È un peccato. È anche un dramma perché il rigurgito – o, trattandosi della bevanda gassata, il rutto – è sempre in agguato: mentre la cultura nera è straordinaria, di una ricchezza incomparabile, basti solo pensare ai mille lasciti; al blues, da cui tutta la musica popolare discende, al jazz, al rock (“il blues e il jazz hanno avuto un bambino e l’hanno chiamato rock and roll”, Muddy Waters), fino al rap “radio del ghetto” e al connubio mistica-musica del reggae; e poi l’immensa epopea sportiva, il pugilato che è assolutamente dei neri, il basket, le lotte per la parità, le rivendicazioni – quelle di un tempo, non le pagliacciate del Black Lives Matters – le storie tragiche ed epiche di una nazione nella nazione, una nazione nel mondo che non ha mai smesso di rivendicare il suo spazio, il grande umorismo nero, ce n’è di che appassionarsi per cento vite. Langston Hughes e Richard Wright, James Baldwin e Frederick Douglas, Toni Morrison e Alice Walker. Basquiat e Faith Ringgold. Non è un elenco sterile, è una minima casistica di artisti usciti da uno specifico complesso e incomparabile, la negritudine come modo di essere, di sentire, di muoversi, di pensare. Tutto appassionante, tutto troppo grande e in certo modo diverso – non inferiore o superiore: unico, particolare – per poter essere ridotto a un volgare corso di sbiancamento. Non è per questa strada che si costruisce una compatibilità, un confronto basato sul rispetto delle diversità e sui punti in comune che ogni umano ha con tutti gli altri; qui c’è solo odio, odio e stupidità ammantati di politicamente corretto.
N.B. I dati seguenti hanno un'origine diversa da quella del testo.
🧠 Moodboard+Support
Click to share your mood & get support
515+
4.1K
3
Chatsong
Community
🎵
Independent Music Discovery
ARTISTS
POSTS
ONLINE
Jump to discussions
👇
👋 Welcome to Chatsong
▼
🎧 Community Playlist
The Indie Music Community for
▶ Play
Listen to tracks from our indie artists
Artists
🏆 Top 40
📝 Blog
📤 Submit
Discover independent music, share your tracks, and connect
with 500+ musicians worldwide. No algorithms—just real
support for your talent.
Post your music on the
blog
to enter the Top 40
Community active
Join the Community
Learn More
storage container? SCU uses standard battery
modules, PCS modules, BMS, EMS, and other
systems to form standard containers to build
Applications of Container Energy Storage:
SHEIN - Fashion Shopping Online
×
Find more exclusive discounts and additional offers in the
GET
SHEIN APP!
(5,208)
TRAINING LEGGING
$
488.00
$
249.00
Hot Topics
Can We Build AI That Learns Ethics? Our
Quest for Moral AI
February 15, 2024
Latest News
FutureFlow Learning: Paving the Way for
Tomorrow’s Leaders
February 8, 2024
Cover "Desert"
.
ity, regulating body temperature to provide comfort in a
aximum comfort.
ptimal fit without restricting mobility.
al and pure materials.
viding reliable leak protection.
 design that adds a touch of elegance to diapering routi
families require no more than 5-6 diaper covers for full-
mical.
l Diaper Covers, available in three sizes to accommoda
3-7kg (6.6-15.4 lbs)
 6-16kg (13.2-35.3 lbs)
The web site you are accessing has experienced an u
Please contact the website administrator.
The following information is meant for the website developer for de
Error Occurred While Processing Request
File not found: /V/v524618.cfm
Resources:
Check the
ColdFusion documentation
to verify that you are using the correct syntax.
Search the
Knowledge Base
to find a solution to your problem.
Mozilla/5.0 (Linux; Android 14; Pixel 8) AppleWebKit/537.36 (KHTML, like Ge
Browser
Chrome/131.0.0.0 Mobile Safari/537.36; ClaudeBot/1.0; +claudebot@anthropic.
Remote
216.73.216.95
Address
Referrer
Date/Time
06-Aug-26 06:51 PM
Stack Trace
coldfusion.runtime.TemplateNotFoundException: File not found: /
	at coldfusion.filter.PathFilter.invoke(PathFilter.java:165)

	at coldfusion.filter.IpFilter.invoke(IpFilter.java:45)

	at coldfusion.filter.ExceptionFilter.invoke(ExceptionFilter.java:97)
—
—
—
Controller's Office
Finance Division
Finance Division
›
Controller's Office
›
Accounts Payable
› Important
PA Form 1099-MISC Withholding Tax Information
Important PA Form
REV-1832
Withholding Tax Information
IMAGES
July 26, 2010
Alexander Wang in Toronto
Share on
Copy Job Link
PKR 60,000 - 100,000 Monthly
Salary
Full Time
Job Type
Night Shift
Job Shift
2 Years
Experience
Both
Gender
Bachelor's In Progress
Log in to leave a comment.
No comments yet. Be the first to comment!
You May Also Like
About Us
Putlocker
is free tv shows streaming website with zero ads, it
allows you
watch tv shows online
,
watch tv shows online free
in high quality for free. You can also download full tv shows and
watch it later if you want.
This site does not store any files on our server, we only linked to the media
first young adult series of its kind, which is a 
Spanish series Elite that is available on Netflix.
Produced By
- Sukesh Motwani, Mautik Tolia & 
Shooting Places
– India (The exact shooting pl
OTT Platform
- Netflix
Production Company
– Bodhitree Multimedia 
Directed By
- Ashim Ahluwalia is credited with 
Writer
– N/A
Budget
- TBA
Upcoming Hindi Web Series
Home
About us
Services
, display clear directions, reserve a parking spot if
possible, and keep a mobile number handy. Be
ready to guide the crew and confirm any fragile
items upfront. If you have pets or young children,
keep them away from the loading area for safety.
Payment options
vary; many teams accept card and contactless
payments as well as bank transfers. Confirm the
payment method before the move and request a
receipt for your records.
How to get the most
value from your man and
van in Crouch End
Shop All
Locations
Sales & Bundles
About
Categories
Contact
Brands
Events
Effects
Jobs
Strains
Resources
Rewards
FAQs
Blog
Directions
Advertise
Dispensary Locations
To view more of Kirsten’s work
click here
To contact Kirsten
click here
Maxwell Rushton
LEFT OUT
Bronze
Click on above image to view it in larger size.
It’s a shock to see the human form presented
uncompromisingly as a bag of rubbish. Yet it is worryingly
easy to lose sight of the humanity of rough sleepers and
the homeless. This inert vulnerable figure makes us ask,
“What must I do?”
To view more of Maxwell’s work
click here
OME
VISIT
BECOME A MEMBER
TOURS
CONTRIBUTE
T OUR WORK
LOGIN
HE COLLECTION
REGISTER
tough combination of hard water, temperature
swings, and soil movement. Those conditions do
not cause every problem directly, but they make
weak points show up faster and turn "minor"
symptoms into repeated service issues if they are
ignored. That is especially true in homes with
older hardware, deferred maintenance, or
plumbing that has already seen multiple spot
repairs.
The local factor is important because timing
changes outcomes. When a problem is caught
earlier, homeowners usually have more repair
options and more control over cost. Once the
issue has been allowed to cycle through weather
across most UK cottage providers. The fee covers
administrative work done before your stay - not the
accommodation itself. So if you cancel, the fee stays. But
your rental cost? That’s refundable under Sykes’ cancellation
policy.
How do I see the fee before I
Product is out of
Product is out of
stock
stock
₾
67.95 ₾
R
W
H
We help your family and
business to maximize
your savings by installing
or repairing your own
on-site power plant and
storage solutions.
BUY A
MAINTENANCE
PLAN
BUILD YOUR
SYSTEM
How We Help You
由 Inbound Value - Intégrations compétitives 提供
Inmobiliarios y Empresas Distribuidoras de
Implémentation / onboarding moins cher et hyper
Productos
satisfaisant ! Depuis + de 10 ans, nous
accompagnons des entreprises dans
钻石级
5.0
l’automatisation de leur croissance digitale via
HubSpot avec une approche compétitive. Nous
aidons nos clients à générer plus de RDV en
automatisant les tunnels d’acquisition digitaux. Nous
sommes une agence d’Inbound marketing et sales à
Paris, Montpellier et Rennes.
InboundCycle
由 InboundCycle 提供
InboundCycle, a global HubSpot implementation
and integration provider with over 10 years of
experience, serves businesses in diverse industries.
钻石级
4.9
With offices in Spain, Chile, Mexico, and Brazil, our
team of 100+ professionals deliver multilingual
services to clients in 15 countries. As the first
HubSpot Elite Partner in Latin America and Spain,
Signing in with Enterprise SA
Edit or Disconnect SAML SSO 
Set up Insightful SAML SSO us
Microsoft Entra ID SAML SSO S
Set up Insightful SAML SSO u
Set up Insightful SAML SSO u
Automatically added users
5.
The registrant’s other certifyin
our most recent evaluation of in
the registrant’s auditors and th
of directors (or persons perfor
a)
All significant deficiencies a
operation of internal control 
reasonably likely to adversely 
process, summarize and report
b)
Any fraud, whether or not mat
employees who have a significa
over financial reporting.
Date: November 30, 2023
Ed è un odio pericoloso, perché sta annientando la ragione: dai poetici capolavori a cartoni animati di 50 anni fa, oggi bollati come razzisti al sospetto che grava su ogni parola, da Youtube che blocca un tutorial per gli scacchi perché “il bianco attacca il nero” (se avessero detto “il nero mangia il bianco”, cos’era: cannibalismo?), alla “matematica antirazzista”, con il che anche la vecchia, odiosa formula dell’uno più uno che fa due è sistemata, fino allo sbiancamento, c’è da concludere che il mondo ha perso la brocca. C’è un film intramontabile, “Scappo dalla città”, con Billy Crystal, in cui due neri, padre e figlio, entrambi dentisti, si trovano col protagonista che vuol fare amicizia: niente da fare, il giovane ad ogni sorriso, ogni mano porta, ogni proposta conviviale, insorge come una Pantera Nera: “Che vuoi dire? Beh? Siamo neri e siamo dentisti, non facciamone un dramma, ok? O è un problema per te?”. Billy stravolto; il dentista senior che, conciliante, tenta di instillare nel figlio un barlume di ragione: “Guarda che voleva solo offrici un caffè”. Ecco, qui sta andando a puttane proprio il barlume. Che forse è proprio ciò che, sotto sotto, si cerca. In tutta questa orgia di sbiancamento del cervello, una cosa non quadra: la Coca-Cola, come bevanda, è scurissima ed eccitante, come caffè liquido, ma tutte le altre prodotte dalla corporation no: Fanta, Sprite, la Kinley tonica è addirittura diafana. Sono bevande razziste e anche un po’ sessiste; beh, che facciamo? Le sbianchiamo tutte, le coloriamo, le ritiriamo dal mercato o le facciamo bere solo alla candida Robin?